War Paint was a new town which had sprung up out of nothing on account of a small gold rush right recent, and old Bill was very bitter.
“A hell of a come-off this is!” he snorted. “Clutterin’ up the scenery and scarin’ the animals off with their fool houses and claims. Last year I shot deer right whar their main saloon is now,” he said, glaring at me like it was my fault.

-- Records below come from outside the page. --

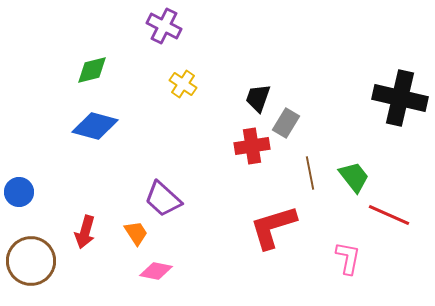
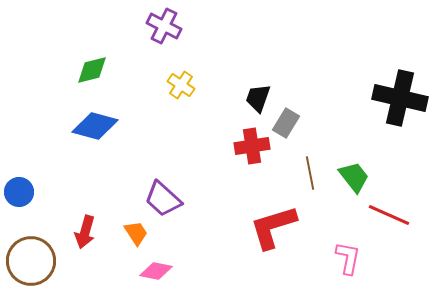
yellow cross: moved 2 px left, 1 px down
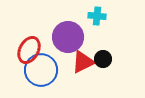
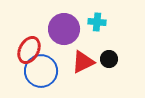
cyan cross: moved 6 px down
purple circle: moved 4 px left, 8 px up
black circle: moved 6 px right
blue circle: moved 1 px down
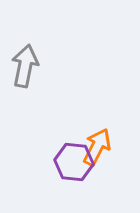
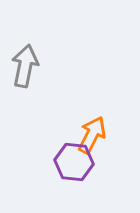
orange arrow: moved 5 px left, 12 px up
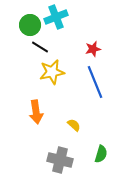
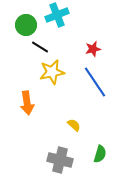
cyan cross: moved 1 px right, 2 px up
green circle: moved 4 px left
blue line: rotated 12 degrees counterclockwise
orange arrow: moved 9 px left, 9 px up
green semicircle: moved 1 px left
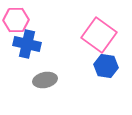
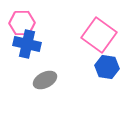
pink hexagon: moved 6 px right, 3 px down
blue hexagon: moved 1 px right, 1 px down
gray ellipse: rotated 15 degrees counterclockwise
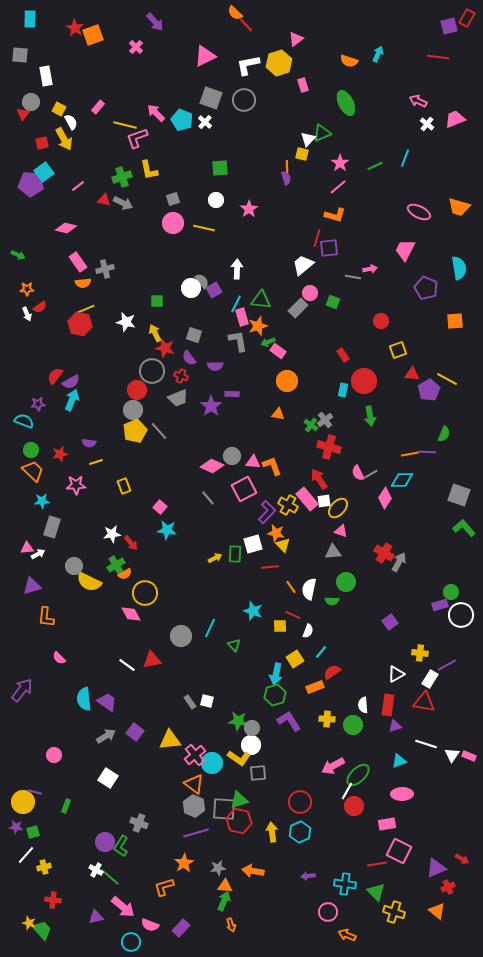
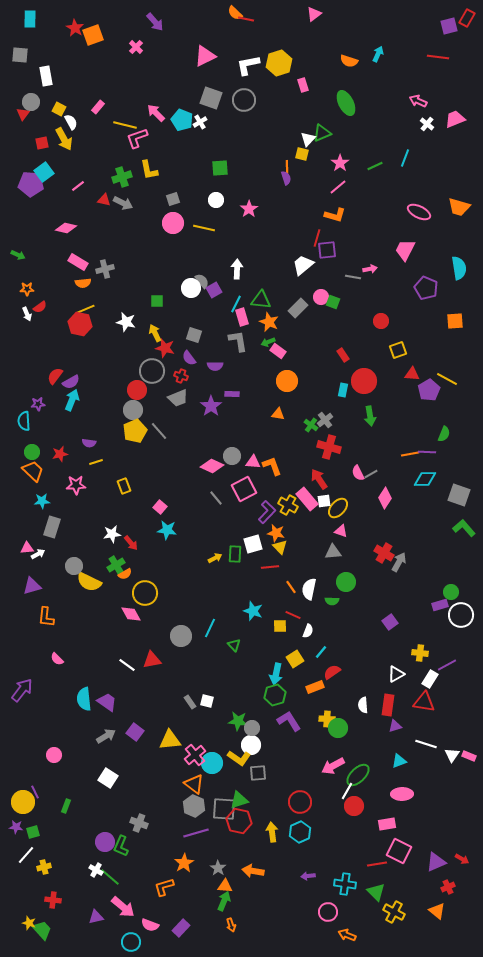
red line at (246, 25): moved 6 px up; rotated 35 degrees counterclockwise
pink triangle at (296, 39): moved 18 px right, 25 px up
white cross at (205, 122): moved 5 px left; rotated 16 degrees clockwise
purple square at (329, 248): moved 2 px left, 2 px down
pink rectangle at (78, 262): rotated 24 degrees counterclockwise
pink circle at (310, 293): moved 11 px right, 4 px down
orange star at (258, 326): moved 11 px right, 4 px up; rotated 30 degrees counterclockwise
cyan semicircle at (24, 421): rotated 114 degrees counterclockwise
green circle at (31, 450): moved 1 px right, 2 px down
cyan diamond at (402, 480): moved 23 px right, 1 px up
gray line at (208, 498): moved 8 px right
yellow triangle at (283, 545): moved 3 px left, 2 px down
pink semicircle at (59, 658): moved 2 px left, 1 px down
green circle at (353, 725): moved 15 px left, 3 px down
purple line at (35, 792): rotated 48 degrees clockwise
green L-shape at (121, 846): rotated 10 degrees counterclockwise
gray star at (218, 868): rotated 28 degrees counterclockwise
purple triangle at (436, 868): moved 6 px up
yellow cross at (394, 912): rotated 10 degrees clockwise
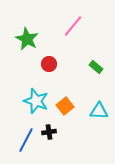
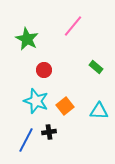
red circle: moved 5 px left, 6 px down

I said nothing but chawed my venison which we was cooking over his fire, and he said: “No good’ll come of it, you mark my word. These mountains won’t be fit to live in. These camps draws scum like a dead horse draws buzzards. Already the outlaws is ridin’ in from Arizona and Utah, besides the native ones. Grizzly Hawkins and his thieves is hidin’ up in the hills, and no tellin’ how many more’ll come in. I’m glad they catched Badger Chisom and his gang after they robbed that bank at Gunstock. That’s one gang which won’t bedevil us, becaze they’re in jail. If somebody’d just kill Grizzly Hawkins, now—”
About that time I seen the stagecoach fogging it down the road from the east in a cloud of dust, so I saddled Cap’n Kidd and left old Bill gorging deer meat and prophecying disaster and damnation, and I rode into War Paint just as the stage pulled up at the stand, which was also the post office and a saloon.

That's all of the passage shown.